HOW TO COMPLETE THIS TASK:
Using the material below, copy every line where "sesuai" appears.

┌─ MATERIAL FOR THIS TASK

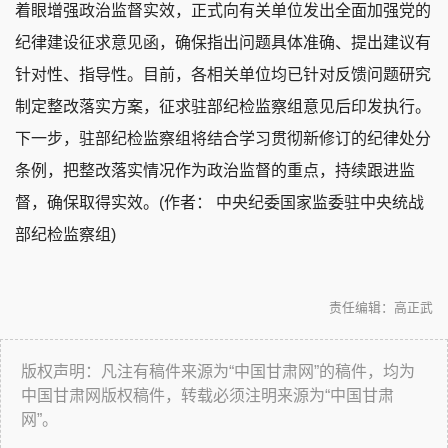
着眼增强政治监督实效，正式向有关单位发出全面加强党的
纪律建设征求意见函，确保指出问题具体准确、提出建议有
针对性、指导性。目前，各相关单位均已针对反馈问题研究
制定整改落实方案，征求驻部纪检监察组意见后印发执行。
下一步，驻部纪检监察组将结合学习贯彻新修订的纪律处分
条例，把整改落实情况作为政治监督的重点，持续跟进监
督，确保取得实效。(作者： 中央纪委国家监委驻中央统战
部纪检监察组)
责任编辑：高正武
版权声明：凡注有稿件来源为“中国甘肃网”的稿件，均为
中国甘肃网版权稿件，转载必须注明来源为“中国甘肃
网”。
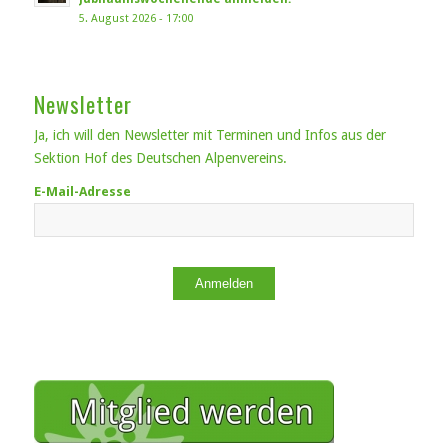
5. August 2026 - 17:00
Newsletter
Ja, ich will den Newsletter mit Terminen und Infos aus der
Sektion Hof des Deutschen Alpenvereins.
E-Mail-Adresse
Anmelden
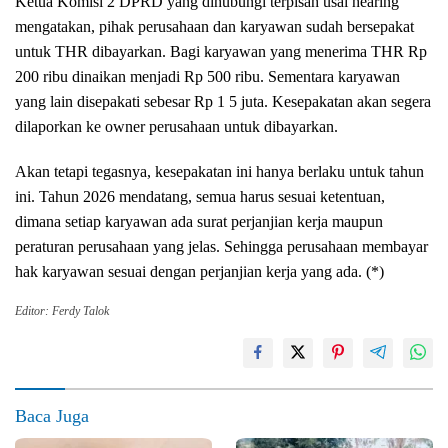
Ketua Komisi 2 DPRD yang dihubungi terpisah usai hearing
mengatakan, pihak perusahaan dan karyawan sudah bersepakat
untuk THR dibayarkan. Bagi karyawan yang menerima THR Rp
200 ribu dinaikan menjadi Rp 500 ribu. Sementara karyawan
yang lain disepakati sebesar Rp 1 5 juta. Kesepakatan akan segera
dilaporkan ke owner perusahaan untuk dibayarkan.
Akan tetapi tegasnya, kesepakatan ini hanya berlaku untuk tahun
ini. Tahun 2026 mendatang, semua harus sesuai ketentuan,
dimana setiap karyawan ada surat perjanjian kerja maupun
peraturan perusahaan yang jelas. Sehingga perusahaan membayar
hak karyawan sesuai dengan perjanjian kerja yang ada. (*)
Editor: Ferdy Talok
Baca Juga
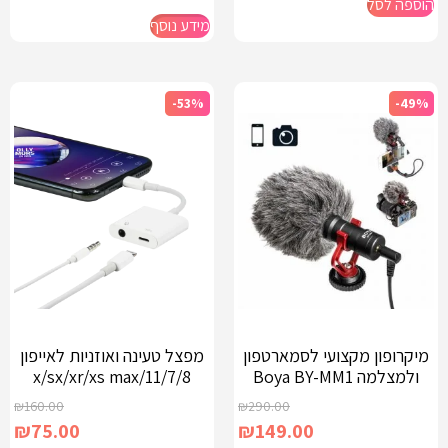
הוספה לסל
מידע נוסף
-53%
-49%
מיקרופון מקצועי לסמארטפון
מפצל טעינה ואוזניות לאייפון
ולמצלמה Boya BY-MM1
7/8/x/sx/xr/xs max/11
₪
160.00
₪
290.00
₪
75.00
₪
149.00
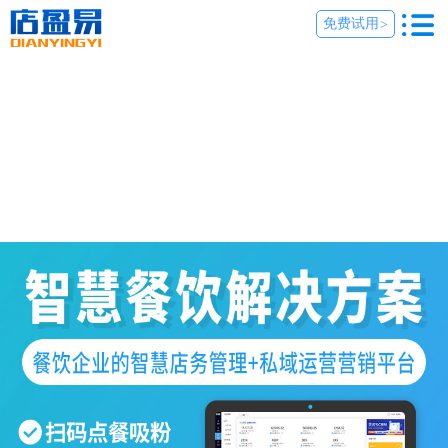
免费试用
>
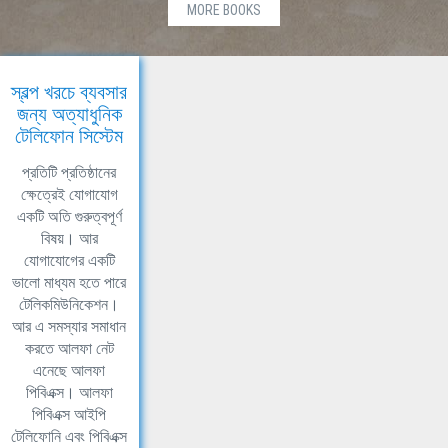
MORE BOOKS
স্বল্প খরচে ব্যবসার
জন্য অত্যাধুনিক
টেলিফোন সিস্টেম
প্রতিটি প্রতিষ্ঠানের
ক্ষেত্রেই যোগাযোগ
একটি অতি গুরুত্বপূর্ণ
বিষয়। আর
যোগাযোগের একটি
ভালো মাধ্যম হতে পারে
টেলিকমিউনিকেশন।
আর এ সমস্যার সমাধান
করতে আলফা নেট
এনেছে আলফা
পিবিএক্স। আলফা
পিবিএক্স আইপি
টেলিফোনি এবং পিবিএক্স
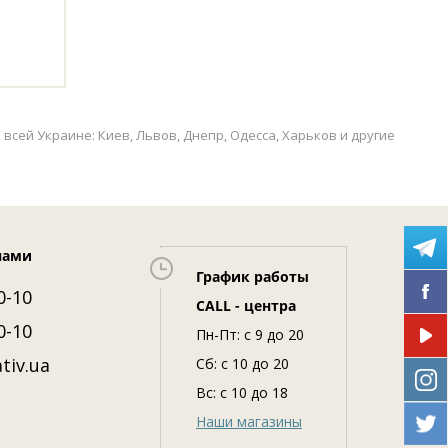
 всей Украине: Киев, Львов, Днепр, Одесса, Харьков и другие
нами
График работы
0-10
CALL - центра
0-10
Пн-Пт: c 9 до 20
tiv.ua
Сб: с 10 до 20
Вс: с 10 до 18
Наши магазины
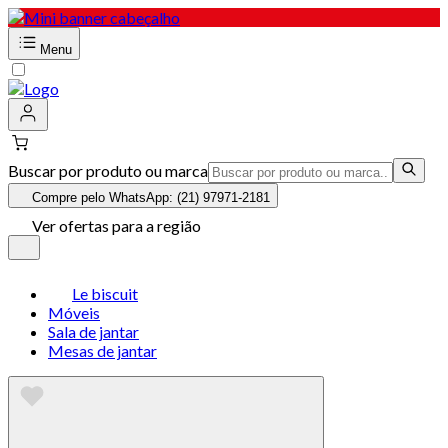
Menu
Buscar por produto ou marca
Compre pelo WhatsApp: (21) 97971-2181
Ver ofertas para a região
Le biscuit
Móveis
Sala de jantar
Mesas de jantar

└─

OUTPUT OF THE EXERCISE:
ini. Tahun 2026 mendatang, semua harus sesuai ketentuan,
hak karyawan sesuai dengan perjanjian kerja yang ada. (*)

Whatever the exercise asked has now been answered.